French reality TV under scrutiny after deaths in Cambodia

03 Apr 2013  2088 | Cambodia Travel News

It is one of the most popular genres on French TV, with hits including shy farmers looking for love on tractors, bickering couples hitchhiking across the developing world, people locked in loft apartments together and bitchy competitions over dinner menus and table decorations. But French reality TV has been plunged into soul-searching over its future after two deaths on the nation's longest-running reality show: the tough desert island challenge, Koh-Lanta.

French police were on Tuesday preparing to examine the rushes of Koh-Lanta's latest shoot on a beach in Cambodia after 25-year-old contestant Gérald Babin died of a heart attack while filming the first episode of the new series. Participants in the show must survive on an uninhabited island by completing tough physical challenges, often to win food.

When Babin, a telephone counsellor from the outskirts of Paris, died during filming on 22 March, the channel said he had suffered from cramps during the first challenge. He was given first aid by the on-set doctor and evacuated to hospital where he died.

It was the first death on a French reality programme since the genre hit the country's TV screens more than a decade ago.

But after days of shocked headlines and several anonymous accounts claiming that Babin should have been taken to hospital more quickly, what media called "the curse of Koh-Lanta" struck again on Monday, when the production's doctor, Thierry Costa, was found dead in his hotel room near the set.

He left a suicide note, handwritten on hotel paper, in which he said his name had been sullied by insinuations that not enough was done for Babin and he couldn't stand the media pressure.

He wrote: "In the past few days my name has been tarnished in the media … I am certain that I treated Gerald in a respectable manner, as a patient and not as a contestant."

Costa, 38, a doctor from north-eastern France who had been in charge of medical support on the series for four years, administered first aid to Babin before he was taken to hospital.

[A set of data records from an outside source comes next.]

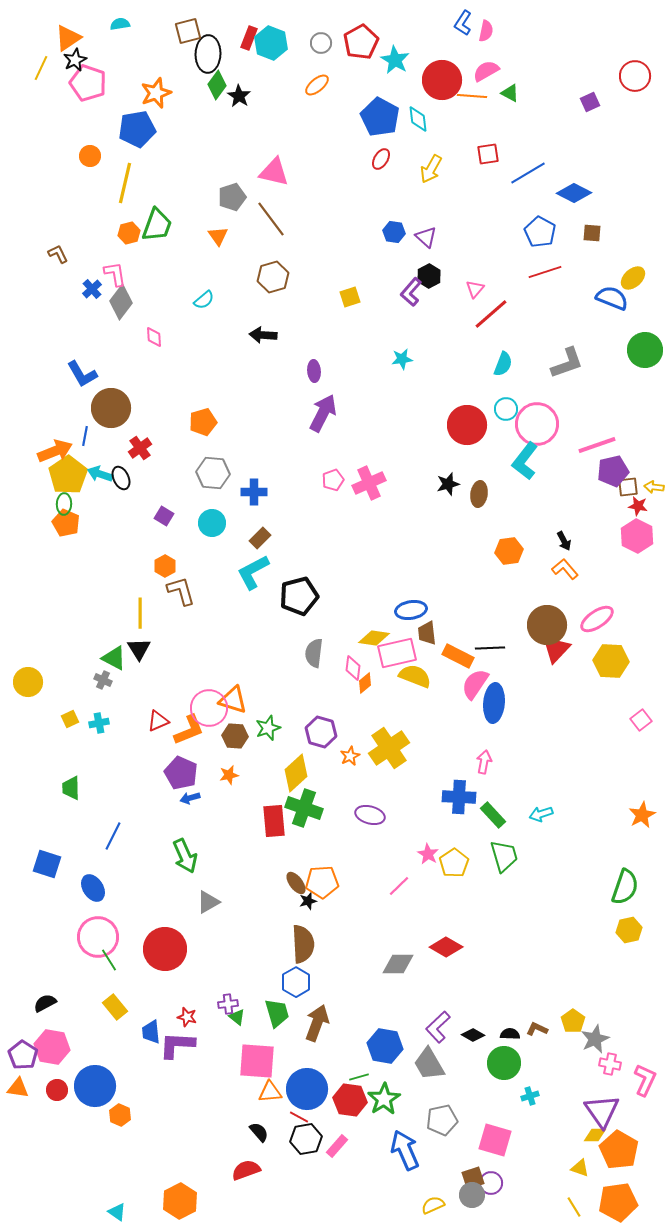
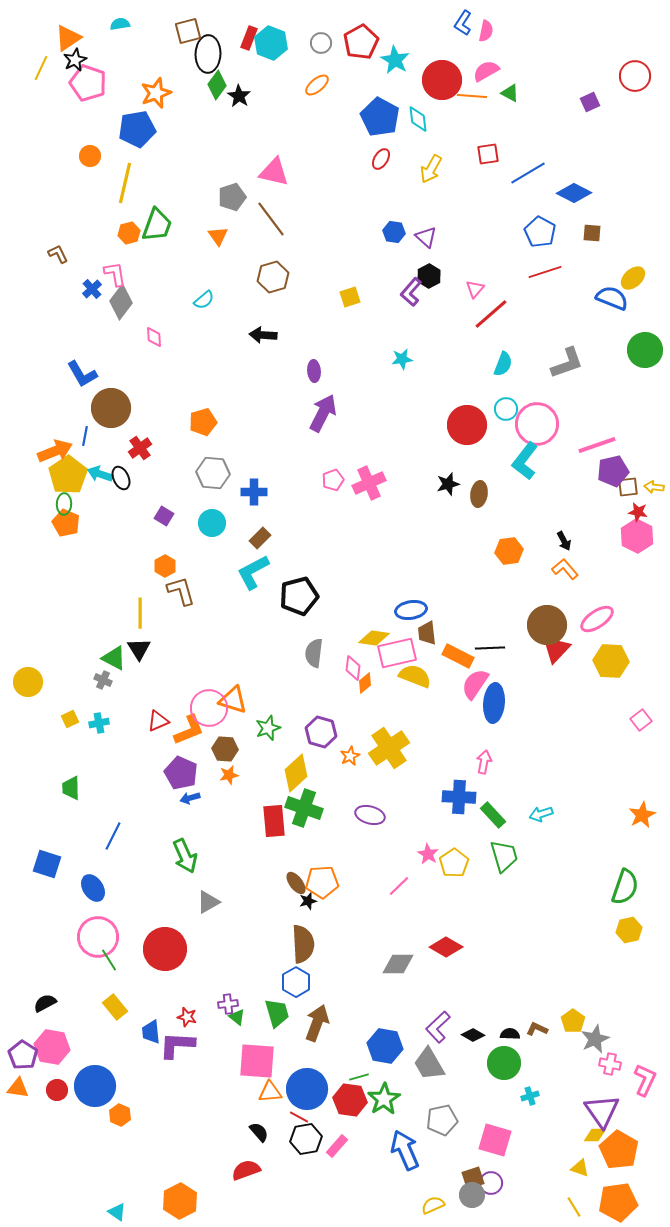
red star at (638, 506): moved 6 px down
brown hexagon at (235, 736): moved 10 px left, 13 px down
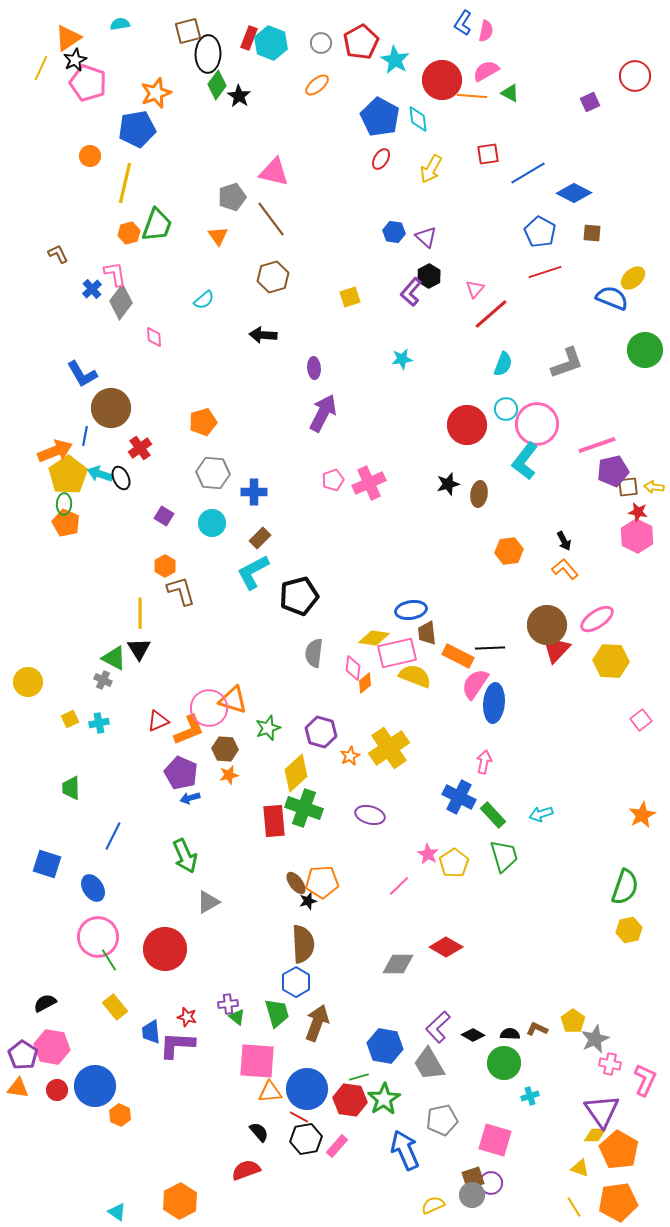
purple ellipse at (314, 371): moved 3 px up
blue cross at (459, 797): rotated 24 degrees clockwise
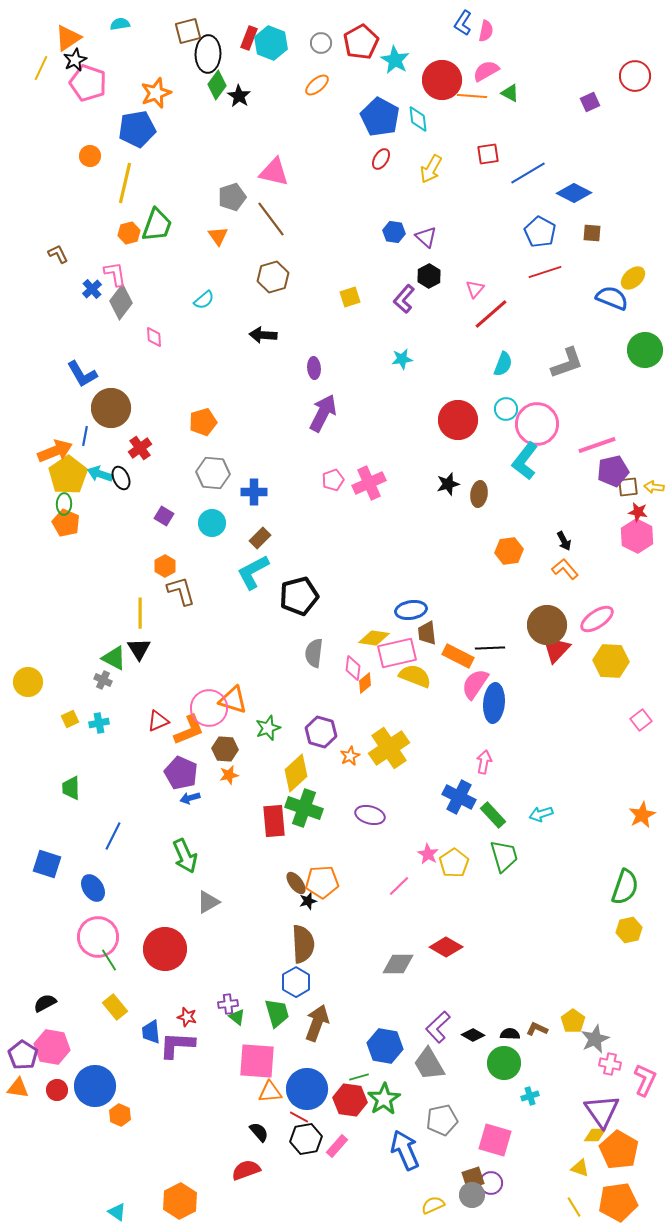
purple L-shape at (411, 292): moved 7 px left, 7 px down
red circle at (467, 425): moved 9 px left, 5 px up
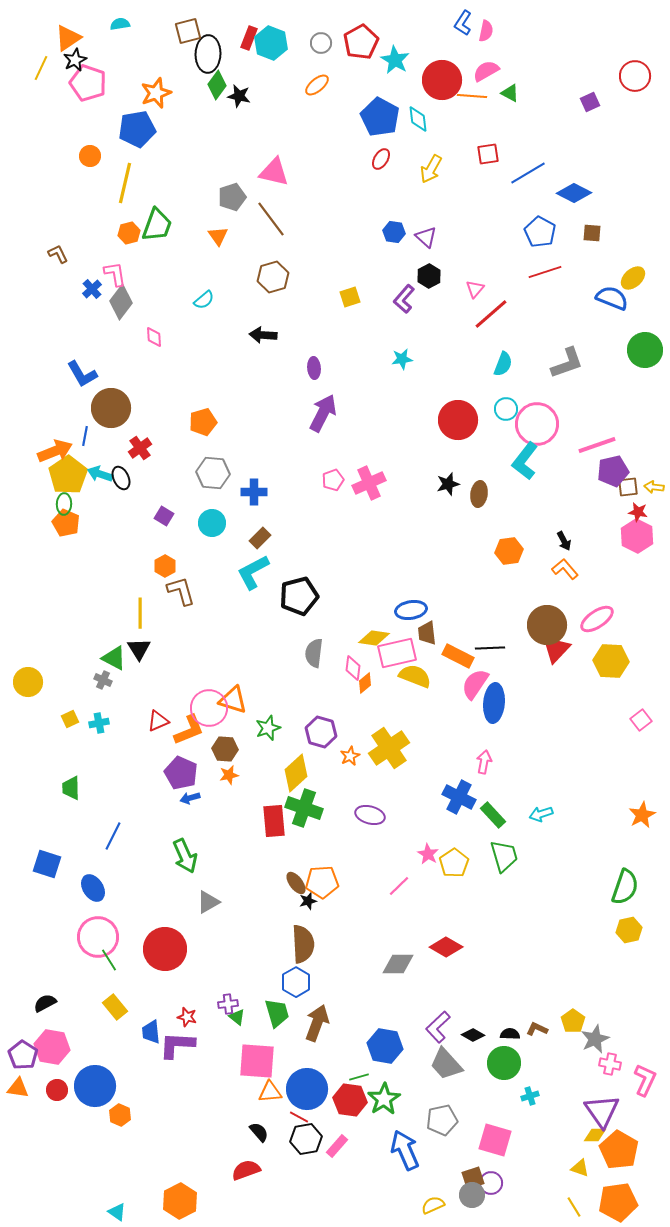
black star at (239, 96): rotated 20 degrees counterclockwise
gray trapezoid at (429, 1064): moved 17 px right; rotated 12 degrees counterclockwise
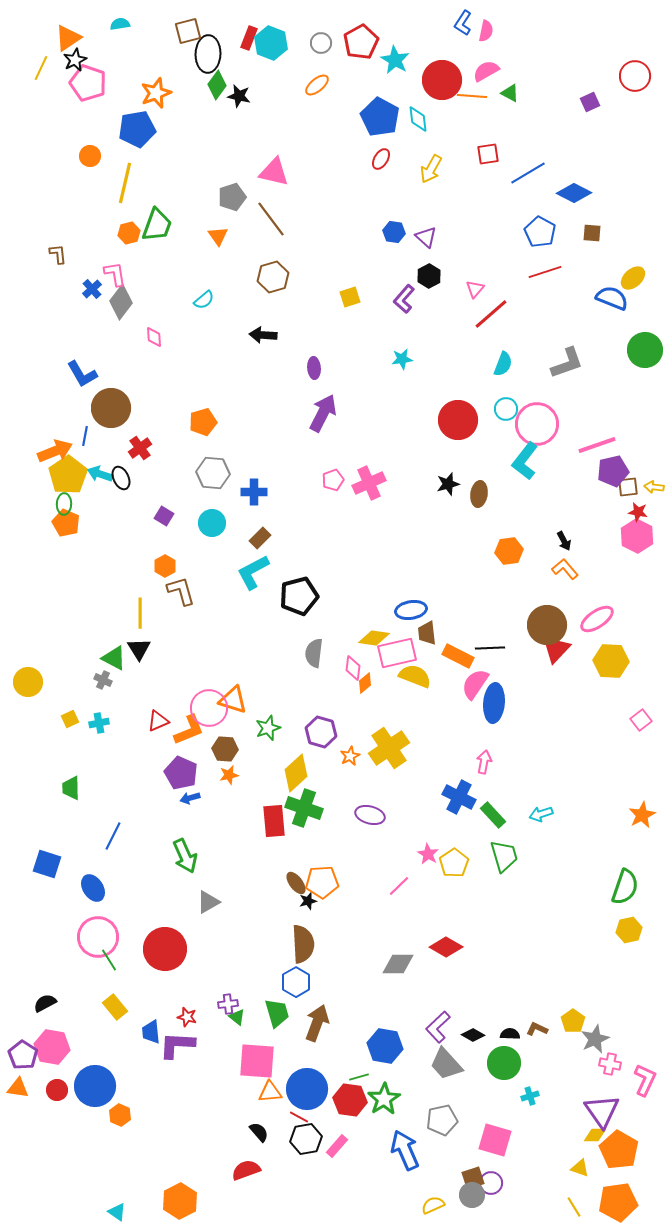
brown L-shape at (58, 254): rotated 20 degrees clockwise
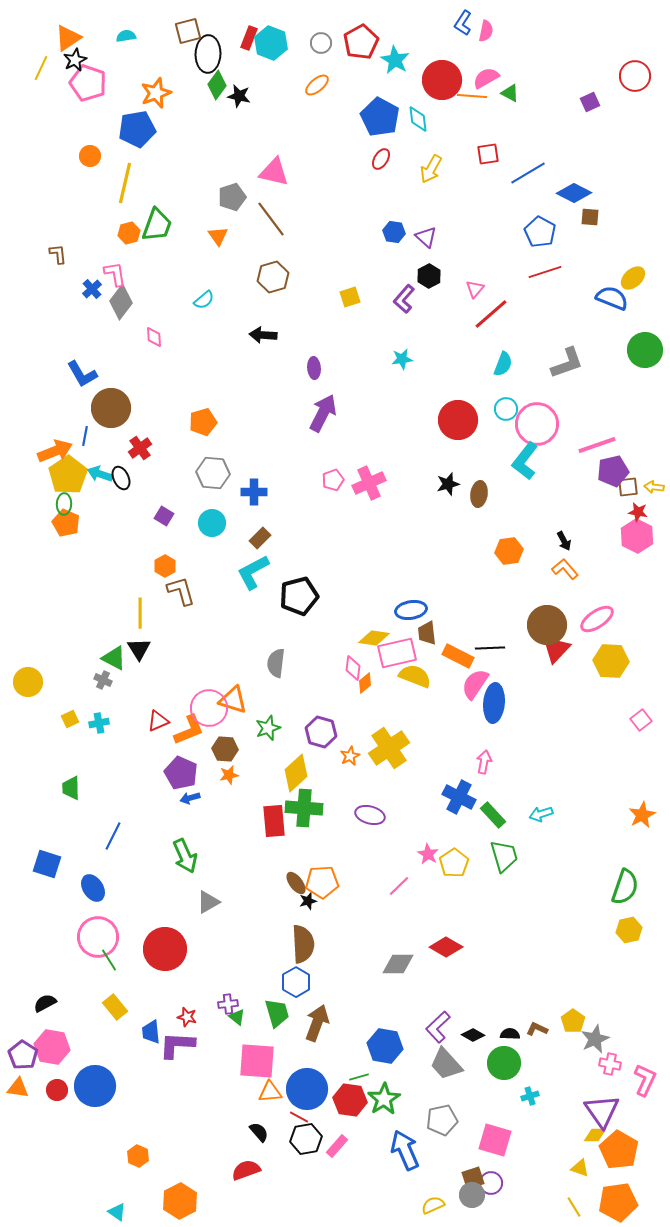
cyan semicircle at (120, 24): moved 6 px right, 12 px down
pink semicircle at (486, 71): moved 7 px down
brown square at (592, 233): moved 2 px left, 16 px up
gray semicircle at (314, 653): moved 38 px left, 10 px down
green cross at (304, 808): rotated 15 degrees counterclockwise
orange hexagon at (120, 1115): moved 18 px right, 41 px down
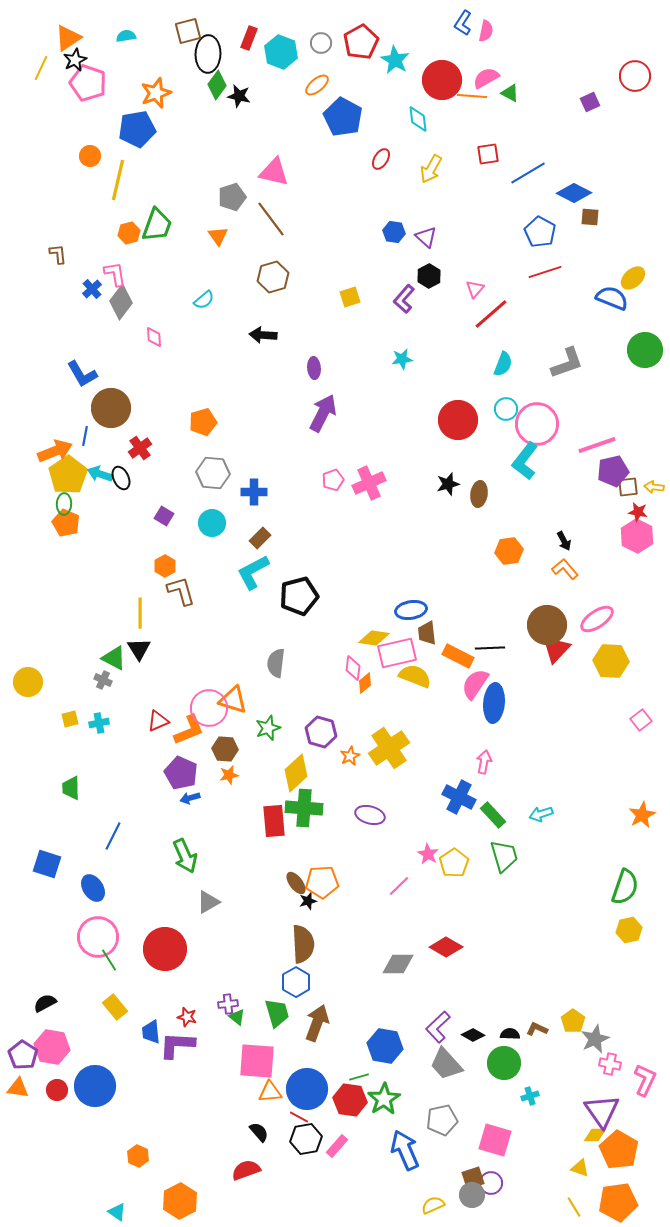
cyan hexagon at (271, 43): moved 10 px right, 9 px down
blue pentagon at (380, 117): moved 37 px left
yellow line at (125, 183): moved 7 px left, 3 px up
yellow square at (70, 719): rotated 12 degrees clockwise
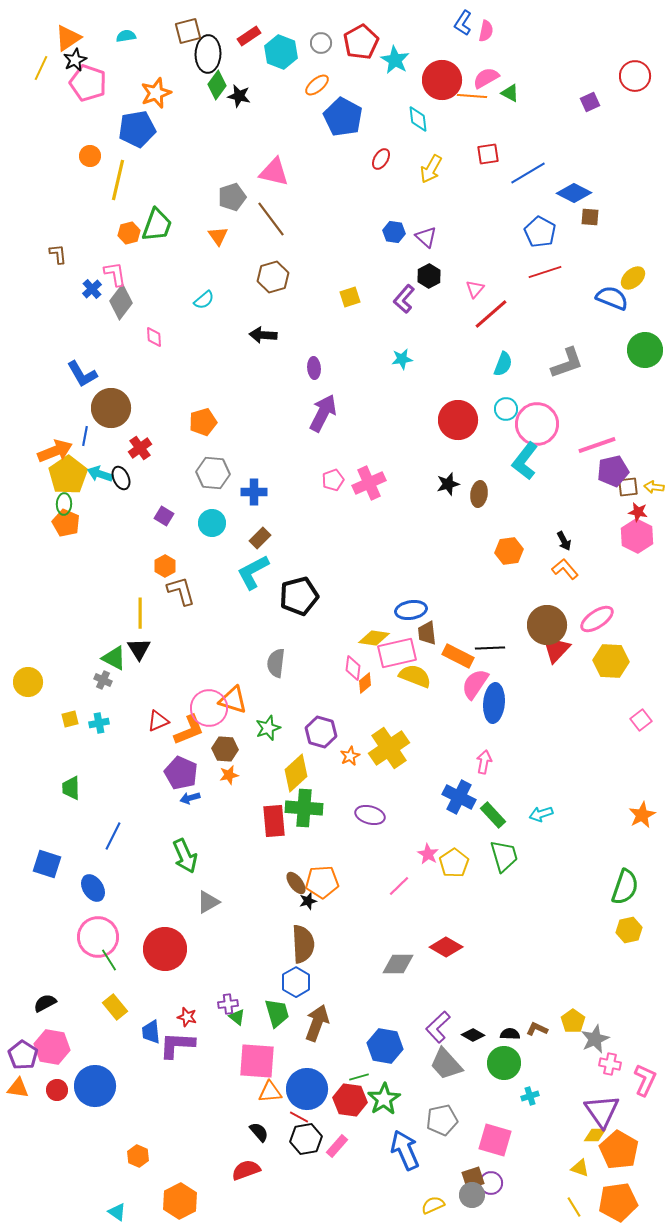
red rectangle at (249, 38): moved 2 px up; rotated 35 degrees clockwise
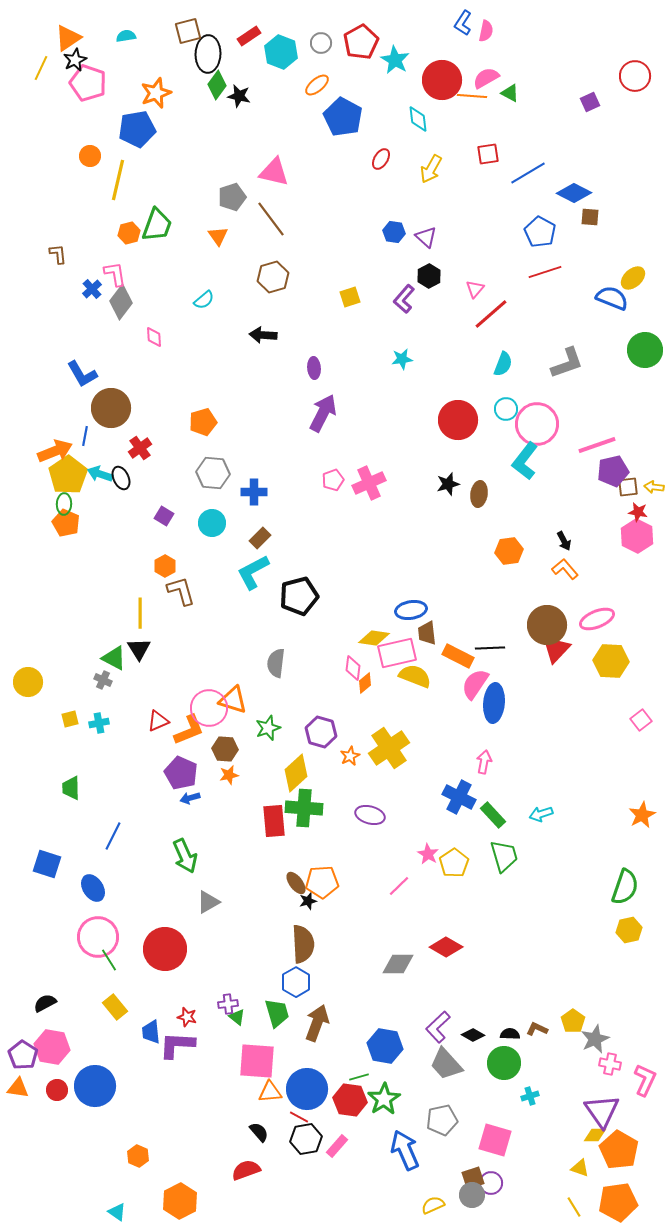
pink ellipse at (597, 619): rotated 12 degrees clockwise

The show's production company, Adventure Line Productions, which has filed a legal complaint against any accusations it was in the wrong, said Costa's suicide should "encourage those who accuse and comment indiscriminately to exercise responsibility". The company praised Costa's "great professionalism".

His death has led to the immediate cancellation of this year's Koh-Lanta, the 16th series of one France's biggest reality TV shows, which usually attracts 7 million Friday night viewers on TF1, France's most popular private channel. Each episode brings in an estimated €3.5m (£2.9m) in advertising revenue.

France came relatively late to reality TV, with its first show in 2001. But the Koh-Lanta deaths have sparked a debate about the dangers and stress of shows in which members of the public must carry out extreme physical feats to win.

Jérémie Assous, the French lawyer who famously led a legal challenge demanding that French reality TV contestants should get proper work contracts and salaries, is acting for Babin's family.

In a round of TV and radio interviews, he said Costa's professionalism as a doctor was not in doubt but he argued that having one on-set doctor for more than 100 contestants and crew was slim and that production companies could do more to ensure safety and security. He said: "The original name of [Koh-Lanta] was Survivor. The trailer says: 'Only one will survive'." He said the production pushed contestants to the limit.

Françoise Laborde of the French media regulator CSA said it would be consulting on whether to issue new guidelines.